Re: M2 NVME support

From: Freddie Cash <fjwcash_at_gmail.com>
Date: Thu, 13 Apr 2023 16:43:31 UTC
>
> Le jeu. 13 avr. 23 à 13:25:36 +0200, egoitz@ramattack.net <
> egoitz@ramattack.net>
> > We are in the process of buying new hardware for use with FreeBSD and
> > ZFS. We are planning whether to buy M2 NVME disks or just SATA SSD disks
> > (probably Samsung PM* ones). How is you experience with them?. Do you
> > recommend one over the another?. Is perhaps better support from some of
> > them from a specificic version to newer?. Or do they perhaps work better
> > with some specific disk controller?.
>

There were issues in the past where NVMe drives were "too fast" for ZFS,
and various bottlenecks were uncovered.  Most (all?) of those have been
fixed over the past couple years.  These issues were found on pools using
all NVMe drives in various configurations for data storage (multiple raidz
vdevs; multiple mirror vdevs).  This was back when PCIe 3.0 NVMe drives
were all the rage, or maybe when PCIe 4.0 drives first started appearing?

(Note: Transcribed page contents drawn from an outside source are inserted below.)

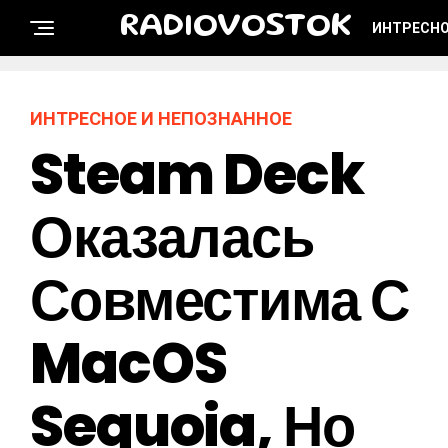
RADIOVOSTOK
ИНТРЕСНО
ИНТРЕСНОЕ И НЕПОЗНАННОЕ
Steam Deck
Оказалась
Совместима С
MacOS
Sequoia, Но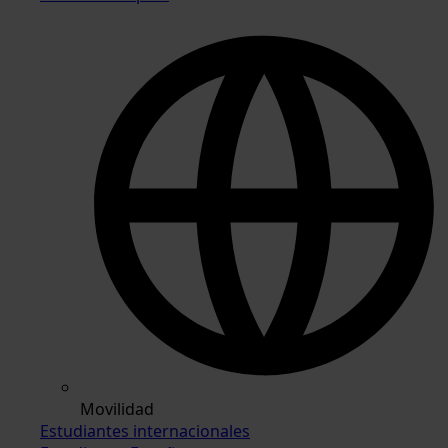
Movilidad
Estudiantes internacionales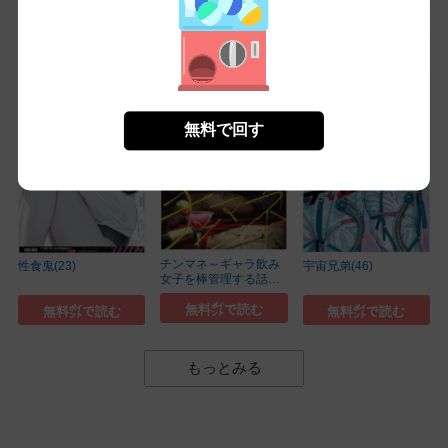
無料
無料㌽で読む
無料㌽で読む
無料で回す
チンマネ～ギャラ飲み
性食鬼(23)
宇宙兄弟(46)
女子を棒管理する話～
(2)
無料㌽で読む
無料㌽で読む
無料㌽で読む
もっとみる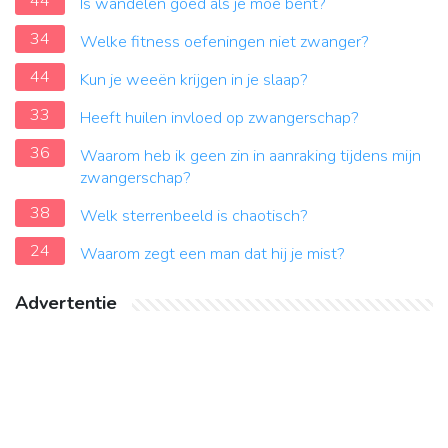
44
Is wandelen goed als je moe bent?
34
Welke fitness oefeningen niet zwanger?
44
Kun je weeën krijgen in je slaap?
33
Heeft huilen invloed op zwangerschap?
36
Waarom heb ik geen zin in aanraking tijdens mijn
zwangerschap?
38
Welk sterrenbeeld is chaotisch?
24
Waarom zegt een man dat hij je mist?
Advertentie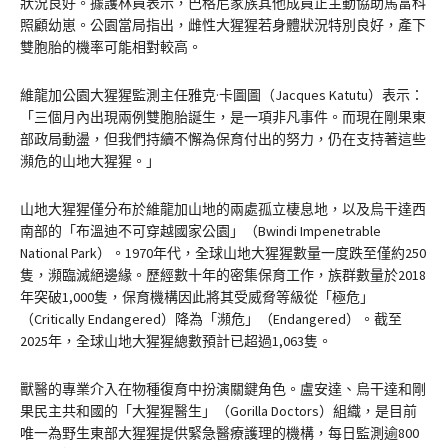
狀況良好。據護林員表示，巴格尼家族其他成員正主動協助馬富科
照顧幼崽。公園當局指出，雌性大猩猩若身體狀況特別良好，產下
雙胞胎的機率可能相對較高。
維龍加公園大猩猩監測主任雅克·卡圖圖（Jacques Katutu）表示：
「三個月內出現兩例雙胞胎誕生，是一項非凡事件。而現在剛果東
部政局動盪，但我們持續不懈為保育付出的努力，仍在支持著這些
瀕危的山地大猩猩。」
山地大猩猩僅分布於維龍加山地的兩處孤立棲息地，以及烏干達西
南部的「布溫迪不可穿越國家公園」（Bwindi Impenetrable
National Park）。1970年代，全球山地大猩猩數量一度跌至僅約250
隻，瀕臨滅絕邊緣。歷經數十年的密集保育工作，族群數量於2018
年突破1,000隻，保育機構因此將其受威脅等級從「極危」
（Critically Endangered）降為「瀕危」（Endangered）。截至
2025年，全球山地大猩猩總數預計已超過1,063隻。
獸醫的專業介入在物種復育中扮演關鍵角色。盧安達、烏干達和剛
果民主共和國的「大猩猩醫生」（Gorilla Doctors）組織，是目前
唯一為野生東部大猩猩提供緊急醫療護理的機構，每日監測逾800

If you're running a recent release of FreeBSD (13.x) with the newer
versions of OpenZFS 2.x, then you shouldn't have any issues using NVMe
drives.  The hard part will be finding drives with MLC or 3D TLC NAND chips
in multiple channels, with a large SLC cache, and lots of RAM onboard using
good controllers, in order to get consistent, strong performance during
writes.  Especially when the drive is near full.  Too many drives are
moving to QLC NAND, or using DRAM-less controllers (using system RAM as a
buffer) in order to reduce the cost.  You'll want to do your research into
the technology used on the drive before buying any specific drive.

SATA SSDs will perform better than hard drives, but will be limited by the
SATA bus to around 550 MBps of read/write throughput.  NVMe drives will
provide multiple GBps of read/write throughput (depending on the drive and
PCIe bus version).  Finding a motherboard that supports more than 2 M.2
slots will be very hard.  If you want more than 2 drives, you'll have to
look into PCIe add-in boards with M.2 slots.  Really expensive ones will
include PCIe switches onboard so they'll work in pretty much any
motherboard with spare x16 slots (and maybe x8 slots, with reduced
performance?).  Less expensive add-in boards require PCIe bifurcation
support in the BIOS, and will only work in specific slots on the
motherboard.

My home ZFS server uses an ASUS motherboard with PCIe bifurcation support,
has an ASUS Hyper M.2 expansion card in the second PCIe x16 slot, with 2 WD
Blue M.2 SSDs installed (card supports 4 M.2 drives).  These are used to
create a root pool using a single mirror vdev.  /, /usr, and /var are
mounted from there.  There's 6x hard drives in a separate data pool using
multiple mirror vdevs, with /home mounted from there (this pool has been
migrated from IDE drives to SATA, from FreeBSD to Linux, and from raidz to
mirror vdevs at various points in the past, without losing any data so far;
yay ZFS!).

At work, all our ZFS servers use 2.5" SATA SSDs for the root pool, and for
separate L2ARC/SLOG devices, with 24-90 SATA hard drives for the storage
pool.  These are all running FreeBSD 13.x.

If you want the best performance, and money isn't a restriction, then
you'll want to look into servers that have U.2 (or whatever the next-gen
small form factor interface name is) slots and backplanes.  The drives cost
a lot more than regular M.2 SSDs, but provide a lot more performance.
Especially in AMD EPYC servers with 128 PCIe lanes to play with.  :)

-- 
Freddie Cash
fjwcash@gmail.com